By Donald L. Swanson

Advance communications among the mediator, the parties and their attorneys can be helpful in creating an organization, structure and efficiency for multiparty mediation sessions.

The following are items one through five in a ten-item checklist of the types of subjects that should be addressed in the advance communications:

Item One.  Settlement Impediments.

To help parties divert attention from their most-cherished arguments and toward settlement possibilities, each party should provide the mediator with written answers to the following questions:

(1) Why haven’t the parties settled already?,

(2) What settlement possibilities might reasonably be anticipated?,

(3) What impasses and impediments to settlement currently exist?,

(4) What are the costs and risks of failing to settle now?, and

(5) What settlement terms might be negotiated in a mediation that could not otherwise be obtained?

Item Two.  Parties.

Absent parties have torpedoed many a mediated settlement:

(1) Are all necessary parties included in the mediation?

(2) Are insurance or other indemnification rights implicated?

(3) Would a party’s absence from the mediation tend to undermine or create problems for any settlement that might be achieved?

Item Three.  Information and Discovery.

A mediation session is not the proper venue for fighting discovery battles:

(1) Do mediating parties have all the information they need?

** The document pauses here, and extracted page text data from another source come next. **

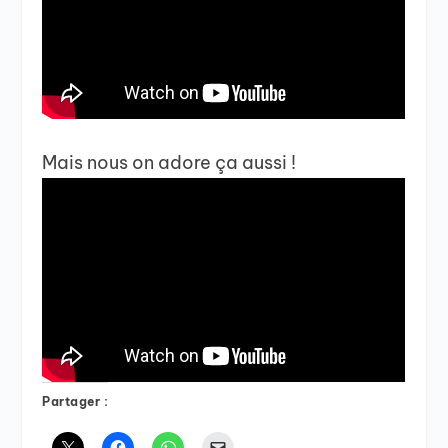
Mais nous on adore ça aussi !
Partager :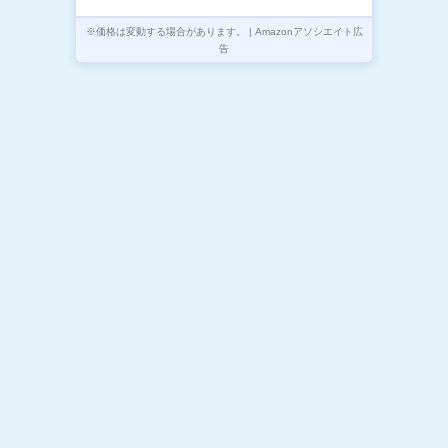
※価格は変動する場合があります。 | Amazonアソシエイト広
告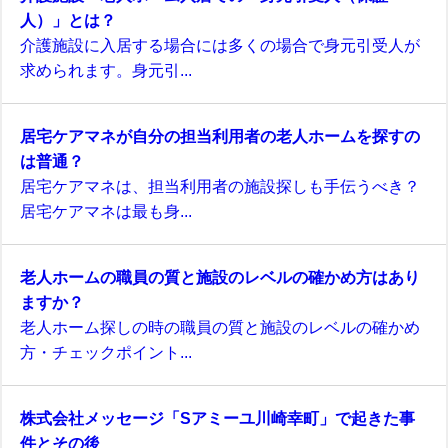
人）」とは？
介護施設に入居する場合には多くの場合で身元引受人が
求められます。身元引...
居宅ケアマネが自分の担当利用者の老人ホームを探すの
は普通？
居宅ケアマネは、担当利用者の施設探しも手伝うべき？
居宅ケアマネは最も身...
老人ホームの職員の質と施設のレベルの確かめ方はあり
ますか？
老人ホーム探しの時の職員の質と施設のレベルの確かめ
方・チェックポイント...
株式会社メッセージ「Sアミーユ川崎幸町」で起きた事
件とその後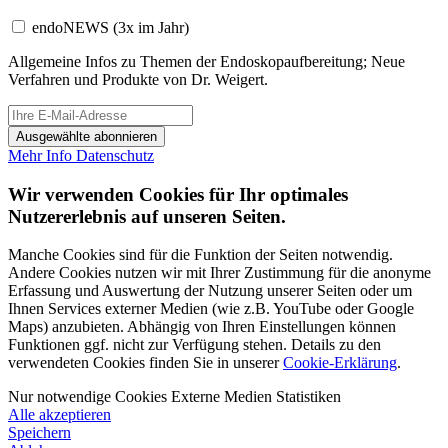
endoNEWS
(3x im Jahr)
Allgemeine Infos zu Themen der Endoskopaufbereitung; Neue
Verfahren und Produkte von Dr. Weigert.
Ausgewählte abonnieren
Mehr Info
Datenschutz
Wir verwenden Cookies für Ihr optimales
Nutzererlebnis auf unseren Seiten.
Manche Cookies sind für die Funktion der Seiten notwendig.
Andere Cookies nutzen wir mit Ihrer Zustimmung für die anonyme
Erfassung und Auswertung der Nutzung unserer Seiten oder um
Ihnen Services externer Medien (wie z.B. YouTube oder Google
Maps) anzubieten. Abhängig von Ihren Einstellungen können
Funktionen ggf. nicht zur Verfügung stehen. Details zu den
verwendeten Cookies finden Sie in unserer
Cookie-Erklärung
.
Nur notwendige Cookies
Externe Medien
Statistiken
Alle akzeptieren
Speichern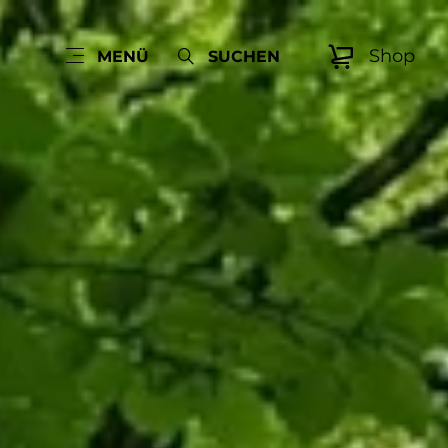
Shop
MENÜ
SUCHEN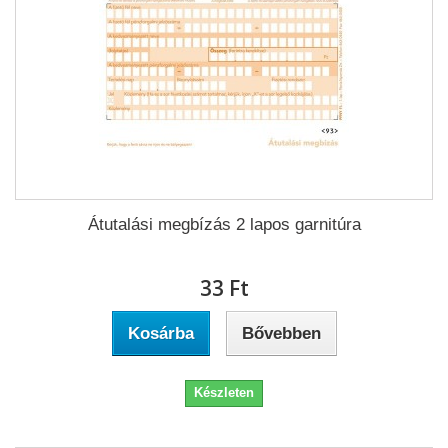
Átutalási megbízás 2 lapos garnitúra
33 Ft‎
Kosárba
Bővebben
Készleten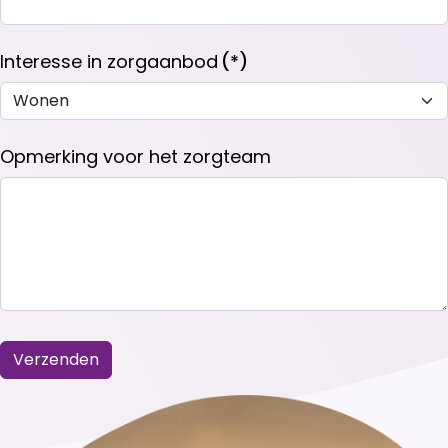
Interesse in zorgaanbod
(*)
Opmerking voor het zorgteam
Verzenden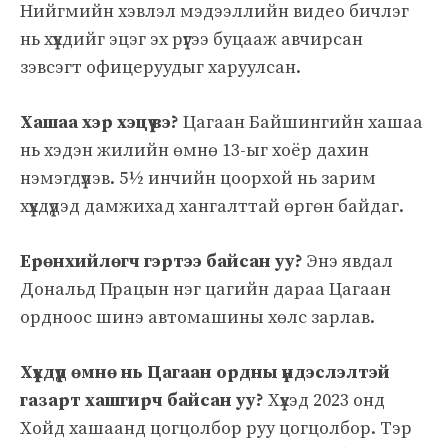
Нийгмийн хэвлэл мэдээллийн видео бичлэг
нь хүүхдийг эцэг эх рүүгээ буцааж авчирсан
зэвсэгт офицеруудыг харуулсан.
Хашаа хэр хэцүү вэ?
Цагаан Байшингийн хашаа
нь хэдэн жилийн өмнө 13-ыг хоёр дахин
нэмэгдүүлэв. 5½ инчийн цоорхой нь зарим
хүүхдүүдэд дамжихад хангалттай өргөн байдаг.
Ерөнхийлөгч гэртээ байсан уу?
Энэ явдал
Дональд Працын нэг цагийн дараа Цагаан
ордноос шинэ автомашины хөлс зарлав.
Хүүхдүүд өмнө нь Цагаан ордны үндэслэлтэй
газарт хашгирч байсан уу?
Хүүхэд 2023 онд
Хойд хашаанд цогцолбор руу цогцолбор. Тэр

(2) If not, what specific information and documents (not merely generalized categories) need to be produced before the mediation session begins?

Item Four.  Use of Joint Sessions.

This is a truism: disputing parties don’t want to spend time together.  So:

(1) To what extent are the parties open to participating in joint sessions to streamline and facilitate communications?

(2) May the mediator exercise judgment on bringing some or all parties (or their attorneys only) together in joint sessions to communicate and discuss offers and information?

Item Five.  Tax Implications.

In business cases, taxes are almost always a bigger issue than initially anticipated:

(1) Are the parties aware of tax issues or consequences that might arise from a settlement?

(2) Will parties have advance discussions with their own tax advisers to anticipate potential tax issues and consequences?

(3) Will each party have a tax adviser standing by via telephone during the mediation session to address tax issues and concerns that might arise?

Action Item.  Issues relating to settlement impediments, parties, information and discovery, use of joint sessions, and tax implications need to be discussed in advance by the mediator with parties and their attorneys to prepare for multiparty mediation sessions.